| EXPORTING
Innovation drives export success
Company:
Unasco
Product: Domestic Factoring Facility
Specific Business Needs
•
Working capital
•
Funding for exports
•
Cashflow management
Unasco started as a small family concern in the 1930s in the
housing and roofing industry and weathered many storms before
re-engineering itself in the 1960s and 70s as a successful,
globally competitive manufacturer.
It is now one of Australia’s largest privately owned
engineering plastics manufacturers and the only manufacturer
of Teflon tape, which it exports to the US, Asia and Europe.
It produces plastics seals and bearings for the automotive
industry and extrudes plastic for the defence force and many
other industrial applications.
Unasco is also involved in the Australian manufacture and
development of fibre optics technology, which is used to illuminate
buildings, swimming pools and mines.
Its co-owner, Bill Bentley, inherited the business with his
brothers Dick and Paul from his father and his grandfather
before him, and has employed a rare mix of intuition, experience
and true grit to steer the company through the challenges
of the past 70 years.
Unasco approached Scottish Pacific Business Finance many years
ago primarily to help launch its exporting business. It chose
to use the strong sales from its domestic business as security
for its factoring facility.
"Once the marketplace reached saturation
in Australia, we knew there was a lot of money to be made
overseas," says Bill. "We were struggling because
it took so long to get the product together in the big container
loads, ship them overseas and then to get paid. We did not
have enough money to fund that time lag so we decided to use
the Factoring Facility offered by Scottish Pacific.
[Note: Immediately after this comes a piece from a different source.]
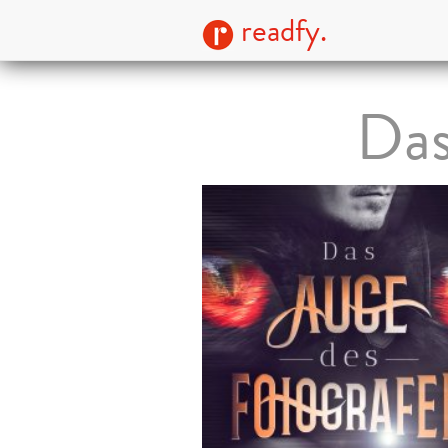
readfy.
Das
"It allowed us to pull cash in for the business until
the money came back from overseas."
Unasco’s
chief financial officer David Newman says the company entered
Factoring before it became popular but since that time, the
business had grown ten-fold.
"Bill believed Scottish Pacific
were there to help us and they have helped us in many ways
over the years," says David. "They were a great
help when GST was introduced.
"Bill was always of the ethos that if you had a quid
in the bank, you should buy something and sell it –
quick. But when the GST was introduced, we could see that
shaping up as a cashflow recipe for disaster, so we asked
Scottish Pacific to be our piggy bank, keeping the GST and
PAYG in reserve and to manage the cheques."